29 . The Court considers reasonable the general approach taken by the applicant company to assessing the loss of earnings suffered as a result of a breach of its Convention rights and of the default interest calculated from that loss. Nevertheless, the Court cannot but observe that the State cannot be held responsible for the applicant ’ s impossibility to dispose of the disputed plot of land and of its warehouse prior to the date on which the Supreme Court acknowledged its right of ownership, i.e. before 11 June 2008. Similarly, the Court cannot accept the applicant ’ s claims related to the destruction of some of the property by a third party and to the need to relocate its merchandise prior to the judgment of the Supreme Court of Justice of 11 June 2008. Nor can the Court accept the applicant ’ s claims concerning the return of the price paid for the land to the State, because as correctly pointed by the Government, the applicant eventually obtained the ownership of the disputed plot of land.
30 . Having regard to the circumstances of the case, the material in its possession and making its own assessment, the Court awards the applicant company a total amount of EUR 60,000 in respect of pecuniary damage.
31 . The applicant company claimed EUR 10,000 for the non-pecuniary damage suffered as a result of the breach of its rights guaranteed by Article 6 § 1 of the Convention and Article 1 of Protocol No. 1 to the Convention.
32 . The Government contested the amount claimed and asked the Court to dismiss the claim.
33 . Having regard to the violations found above, the Court considers that an award in respect of non-pecuniary damage is justified in this case.
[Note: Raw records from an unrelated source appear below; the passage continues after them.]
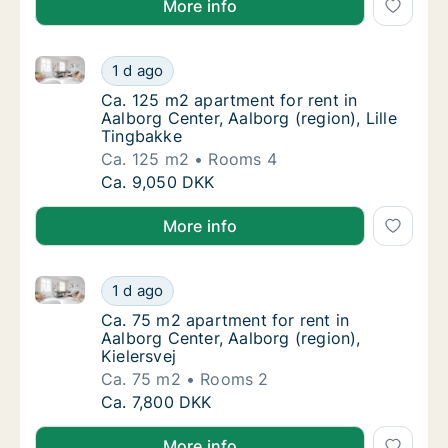
More info
Ca. 125 m2 apartment for rent in Aalborg Center, Aal
Ca. 125 m2 apartment for rent in Aalborg Cen
1 d ago
Ca. 125 m2 apartment for rent in Aalborg Cen
Ca. 125 m2 apartment for rent in
Aalborg Center, Aalborg (region), Lille
Tingbakke
Ca. 125 m2
Rooms 4
Ca. 125 m2 apartment for rent in Aalborg Cen
Ca. 9,050 DKK
More info
Ca. 75 m2 apartment for rent in Aalborg Center, Aalb
Ca. 75 m2 apartment for rent in Aalborg Cent
1 d ago
Ca. 75 m2 apartment for rent in Aalborg Cent
Ca. 75 m2 apartment for rent in
Aalborg Center, Aalborg (region),
Kielersvej
Ca. 75 m2
Rooms 2
Ca. 75 m2 apartment for rent in Aalborg Cent
Ca. 7,800 DKK
More info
Ruling on an equitable basis, the Court awards the applicant company EUR 2,000 in respect of non-pecuniary damage.
34 . The applicant company also claimed EUR 1,825 for the costs and expenses incurred before the Court.
35 . The Government argued that the amount was excessive, and asked the Court to dismiss the claim.
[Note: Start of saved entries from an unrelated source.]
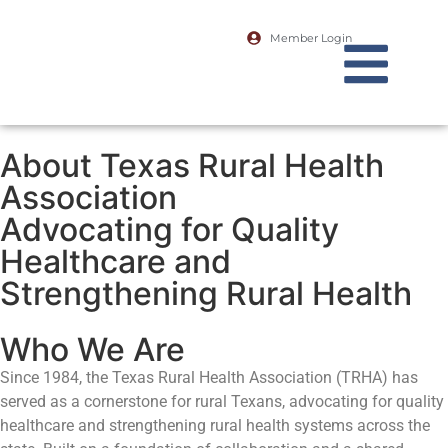
Member Login
About Texas Rural Health
Association
Advocating for Quality
Healthcare and
Strengthening Rural Health
Who We Are
Since 1984, the Texas Rural Health Association (TRHA) has
served as a cornerstone for rural Texans, advocating for quality
healthcare and strengthening rural health systems across the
36 . The Court reiterates that in order for costs and expenses to be included in an award under Article 41 of the Convention, it must be established that they were actually and necessarily incurred and were reasonable as to quantum (see, for example, Mozer v. the Republic of Moldova and Russia [GC], no. 11138/10, § 240, 23 February 2016. Having regard to all the relevant factors and to Rule 60 § 2 of the Rules of Court, the Court awards the applicant EUR 1,500 for costs and expenses.
37 . The Court considers it appropriate that the default interest rate should be based on the marginal lending rate of the European Central Bank, to which should be added three percentage points.
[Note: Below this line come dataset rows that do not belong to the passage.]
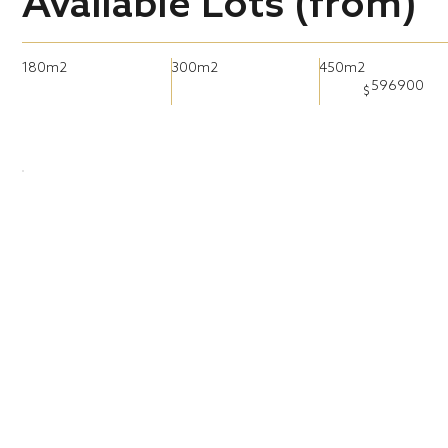
Available Lots (from)
180m2
300m2
450m2
596900
$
FOR THESE REASONS, THE COURT, UNANIMOUSLY,
(a) that the respondent State is to pay the applicant company, within three months, the following amounts , to be converted into the currency of the respondent State at the rate applicable at the date of settlement:
(i) EUR 60,000 (sixty thousand euros), plus any tax that may be chargeable, in respect of pecuniary damage;
(ii) EUR 2,000 (two thousand euros), plus any tax that may be chargeable, in respect of non-pecuniary damage;
(iii) EUR 1,500 (one thousand five hundred euros), plus any tax that may be chargeable to the applicant, in respect of costs and expenses;
(b) that from the expiry of the above-mentioned three months until settlement simple interest shall be payable on the above amounts at a rate equal to the marginal lending rate of the European Central Bank during the default period plus three percentage points;
Done in English, and notified in writing on 6 April 2021 , pursuant to Rule 77 §§ 2 and 3 of the Rules of Court.